In Bremen hat zumindest die Sonne geschienen, aber es war sehr windig und kühl. Am Eingang stand wieder dieser Heidi Fisk Stand, und nun ist endgültig klar, warum diese Brötchen nicht mehr das sind, was sie sein müssen. Sie sind leichenblaß, fast schneeweiß. Wattig und pappig, sehr sehr fade fast und nicht zu essen. Der korrekte Brathering konnte gegen dieses Inferno der Labbrigkeit nicht anschmecken. Auch die einstmals knusperigen Pommes frittes nur noch ein Schatten ihrer selbst. Wenn schon bei kurzen Stücken die Enden zum Boden zeigen, also der Schwerkraft folgen, ist nichts Gutes mehr zu erwarten. Und so kommt dann auch die Mahlzeit im Ganzen unter die Räder. Die Wurst hat schon letztes Jahr Verfallserscheinungen gezeigt, die brauchte man nicht mehr. Also eine dicke fette 5- für das Essen in Bremen. Die Pony Reiterei steht aber in voller Blüte, und die Fachmänner stehen jetzt geschützt an der Albers Front am Getränkestand. Da weht ein ordentlicher Wind, so daß die Zigarre von ganz alleine glüht.

 

Was Bremen sehr schlau macht ist das Sparprogramm, nämlich was die Herren Delius, Kappes, Göntzsche und Consorten angeht. Die haben alle Funk- und Sendepause, und Herr Martin macht das daher mit Herrn Wissel im Duett, und mindestens genauso ordentlich. Sportlich ragte der Ritt der engagierten Dame Murke heraus, die das Pferd Giardini sehr cool und spät, aber effektiv in die Schlacht warf. Belohnung verdienter Erster. Offen gestanden habe ich selten einen besseren Ritt einer Dame gesehen, aber ich habe nicht sehr viele gesehen. Toll! Es war auch schön, den erfahrenen Arturo mit Herrn Hammer-Hansen nicht und nicht verlieren zu sehen, um keinen Preis. Die Dreijährigen machen immer einen etwas unkoordinierten Eindruck um diese Jahreszeit, also mit Wumms, aber auch Wackelei.  Der Ittlinger Langley könnte besser sein, war ab er deutlich fiter als der Rest. Der Sieger im ersten Rennen Shoshoni hatte den Vorteil des extrem gut getimten Ritts von Herrn Pietsch, der seine reiterliche Klasse demonstrierte. Wir sind dann nach dem sechsten, dem Hauptrennen, gefahren. Die A1 geht jetzt so einigermaßen, und auf dem Stück bei Rosengarten konnte man richtig schnell fahren.

 

 

Kommentar schreiben

Kommentare: 8
  • #1

    A Magicman (Freitag, 02 April 2010 22:12)
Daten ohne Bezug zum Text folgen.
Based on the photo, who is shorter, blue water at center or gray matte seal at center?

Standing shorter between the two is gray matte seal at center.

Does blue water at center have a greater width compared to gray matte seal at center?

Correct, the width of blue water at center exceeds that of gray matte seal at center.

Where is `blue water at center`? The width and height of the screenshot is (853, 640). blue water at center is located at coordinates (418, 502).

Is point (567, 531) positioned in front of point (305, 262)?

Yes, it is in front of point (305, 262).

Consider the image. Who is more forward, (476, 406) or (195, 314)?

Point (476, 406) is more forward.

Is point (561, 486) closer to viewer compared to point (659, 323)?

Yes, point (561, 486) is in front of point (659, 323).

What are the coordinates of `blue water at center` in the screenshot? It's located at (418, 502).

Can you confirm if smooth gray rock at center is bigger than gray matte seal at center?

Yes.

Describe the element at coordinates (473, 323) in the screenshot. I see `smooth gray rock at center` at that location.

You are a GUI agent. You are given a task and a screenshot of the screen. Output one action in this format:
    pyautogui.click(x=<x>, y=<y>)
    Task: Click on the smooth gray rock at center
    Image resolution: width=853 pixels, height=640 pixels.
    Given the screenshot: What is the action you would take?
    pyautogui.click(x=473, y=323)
    Also ging das nicht nur mir so mit dem Fischbrötchen, das nach nichts schmeckte. Dafür sind sie nach meinem Dafürhalten aber teurer geworden.
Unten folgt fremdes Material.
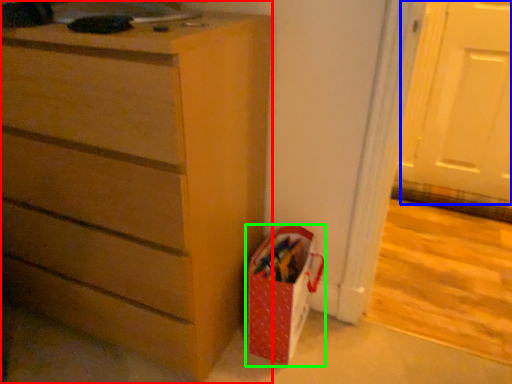 Question: Estimate the real-world distances between objects in this image. Which object is farther from chest of drawers (highlighted by a red box), screen door (highlighted by a blue box) or gift bag (highlighted by a green box)?

Choices:
 (A) screen door
 (B) gift bag

Answer: (A)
    Möge es bald wieder Harzburg werden mit dem besten Fischstand der Republik. Turfdeutschlands.


    Langley hat gewonnen, ob das für das Derby reicht, bezweifle ich. Der Rest stand ab Mitte der Geraden, er marschierte unbeirrt weiter, allerdings ohne den von Ihnen zitierten Wumms und ohne Aha-Effekt.

  • #2

    veltheim (Freitag, 02 April 2010 22:20)

    und die bratwürste erstmal.....lecker....lecker
    landschlachterei........

  • #3

    veltheim (Freitag, 02 April 2010 22:22)
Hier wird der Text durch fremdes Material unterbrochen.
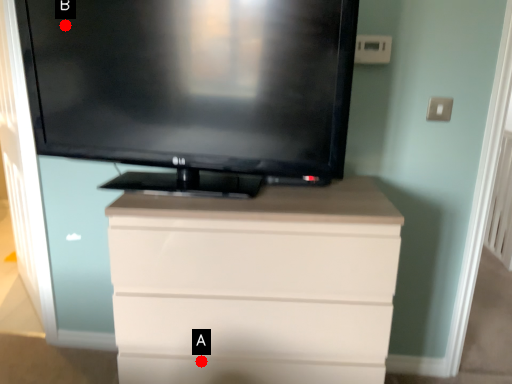 Question: Two points are circled on the image, labeled by A and B beside each circle. Which point is closer to the camera?

Choices:
 (A) A is closer
 (B) B is closer

Answer: (A) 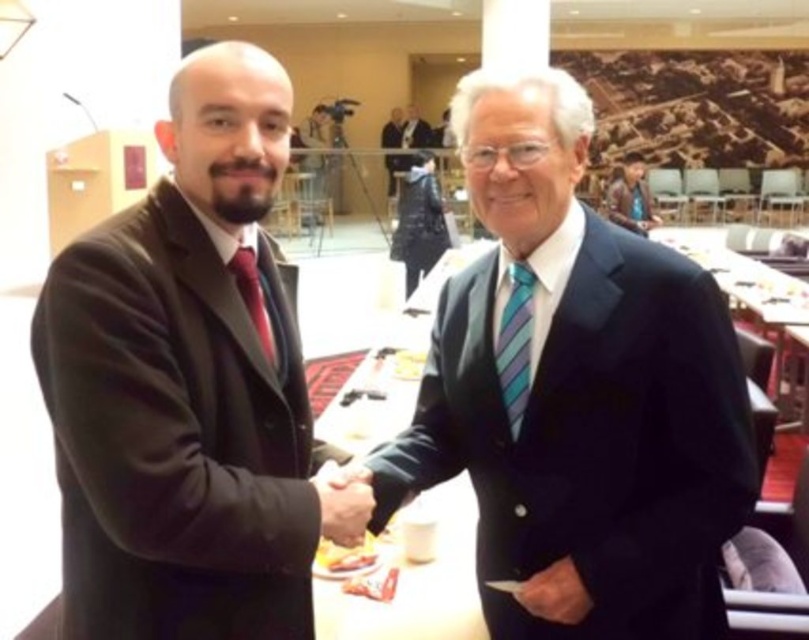 You are organizing a formal event and need to ensure that the matte black suit at left and the striped fabric tie at right are displayed together in a showcase. Given their sizes, which one should be placed lower to avoid blocking the other?

The striped fabric tie at right should be placed lower since the matte black suit at left is larger and needs more vertical space to be properly displayed without blocking the tie.

You are an event photographer at a conference. You need to capture a photo of the two men shaking hands while ensuring that the brown leather jacket at upper right and the matte red tie at center are visible in the frame. Based on their positions, which object is located to the right side of the other?

The brown leather jacket at upper right is to the right of the matte red tie at center.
    ist doch normal bei den 3j.,zumal der winter
    heuer sehr lang war......

  • #4

    tiedcottage (Sonntag, 04 April 2010 09:57)

    wg. der formulierung "schädigung des ansehens des ..... usw." schrieb mein freund galileo galilei:
    Man solle messen, was sich messen lässt, und das, was sich nicht messen lässt, messbar machen."

  • #5

    einstein (Sonntag, 04 April 2010 18:35)

    Klasse Beiträge,
    es ist eine Freude das zu lesen!!
    Unbedingt weitermachen!!!!!

  • #6

    Schopenhauer (Sonntag, 04 April 2010 20:11)

    Pappige und wattige Brötchen, schlabbrige Pommes frites:

    Gerade in Kleinigkeiten, als bei welchen sich der Mensch nicht zusammennimmt, zeigt er seinen Charakter.

    Hier der Charakter des Veranstalters.

  • #7

    tiedcottage (Sonntag, 04 April 2010 22:58)

    das ist schon richtig @schopenhauer, selbstdisziplin ist alles, aaaber, die taktstockführung von arturo toscanini war der ihren von hier bis "egypt" überlegen.
    so ist das läben äben.

  • #8

    Ordnungsfanatiker (Montag, 05 April 2010 09:53)

    Wichtig iss auf'm Platz. Auch auf'm Rennplatz. Lekkere Brötchen, lekkere Pommes, nich viel Laberei von Kappes und Konsorten, dann gehts auch mit dem Umsatz aufwärts.